In the entries below, count every line with the string "Großer". State the count and nothing else.

[Dataset entries]
▼

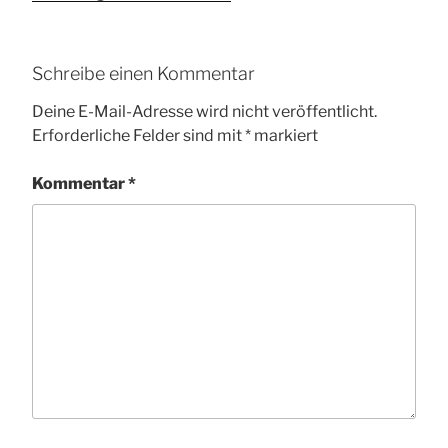
Schreibe einen Kommentar
Deine E-Mail-Adresse wird nicht veröffentlicht.
Erforderliche Felder sind mit
*
markiert
Kommentar
*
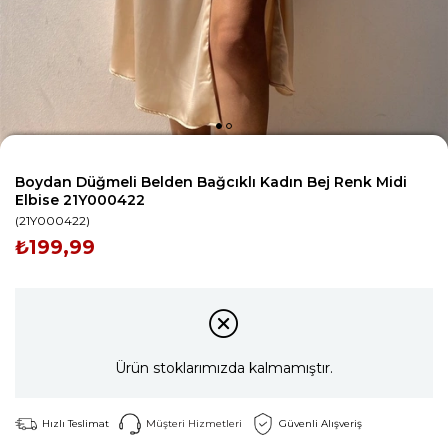
Boydan Düğmeli Belden Bağcıklı Kadın Bej Renk Midi
Elbise 21Y000422
(21Y000422)
₺199,99
Ürün stoklarımızda kalmamıştır.
Hızlı Teslimat
Müşteri Hizmetleri
Güvenli Alışveriş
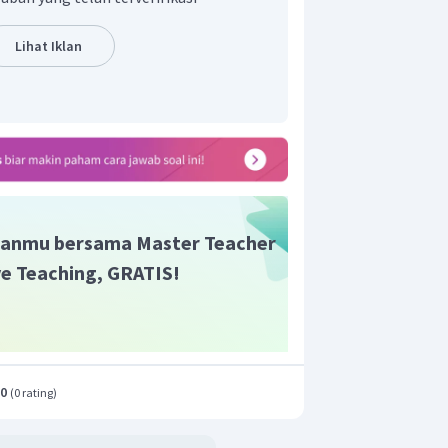
Lihat Iklan
anmu bersama Master Teacher
ive Teaching, GRATIS!
.0
(
0 rating
)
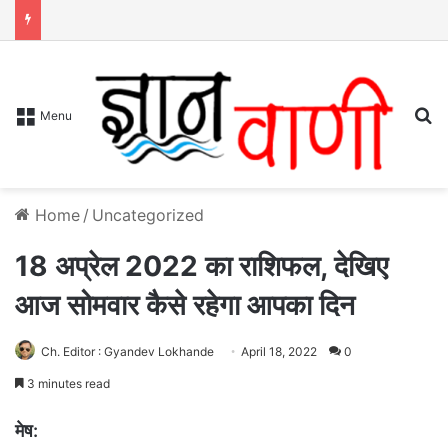
S
Menu
Home
/
Uncategorized
18 अप्रेल 2022 का राशिफल, देखिए
आज सोमवार कैसे रहेगा आपका दिन
Ch. Editor : Gyandev Lokhande
April 18, 2022
0
3 minutes read
मेष:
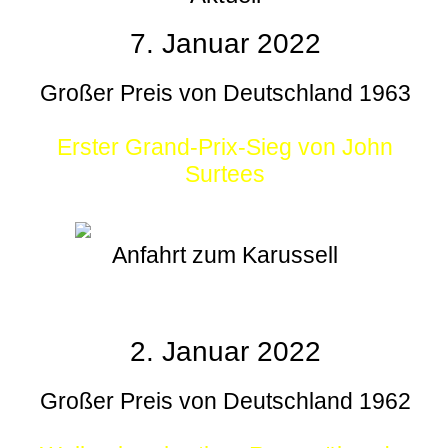
7. Januar 2022
Großer Preis von Deutschland 1963
Erster Grand-Prix-Sieg von John
Surtees
Anfahrt zum Karussell
2. Januar 2022
Großer Preis von Deutschland 1962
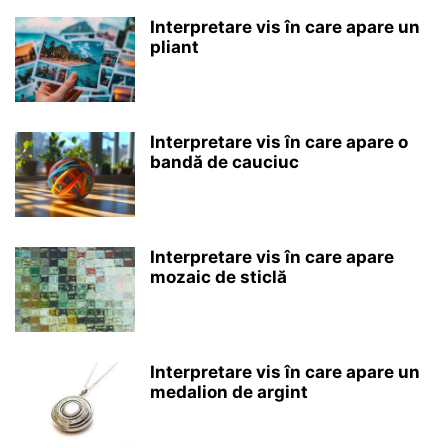
Interpretare vis în care apare un
pliant
Interpretare vis în care apare o
bandă de cauciuc
Interpretare vis în care apare
mozaic de sticlă
Interpretare vis în care apare un
medalion de argint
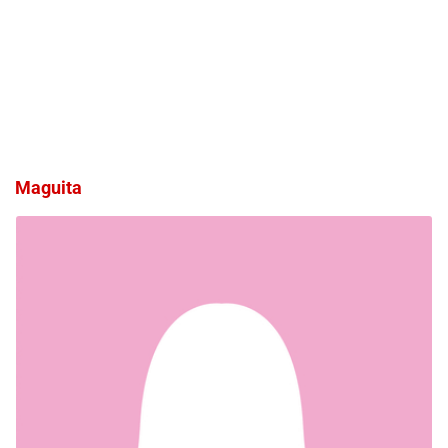
Maguita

▲

● **REPLY TO THE TASK**
2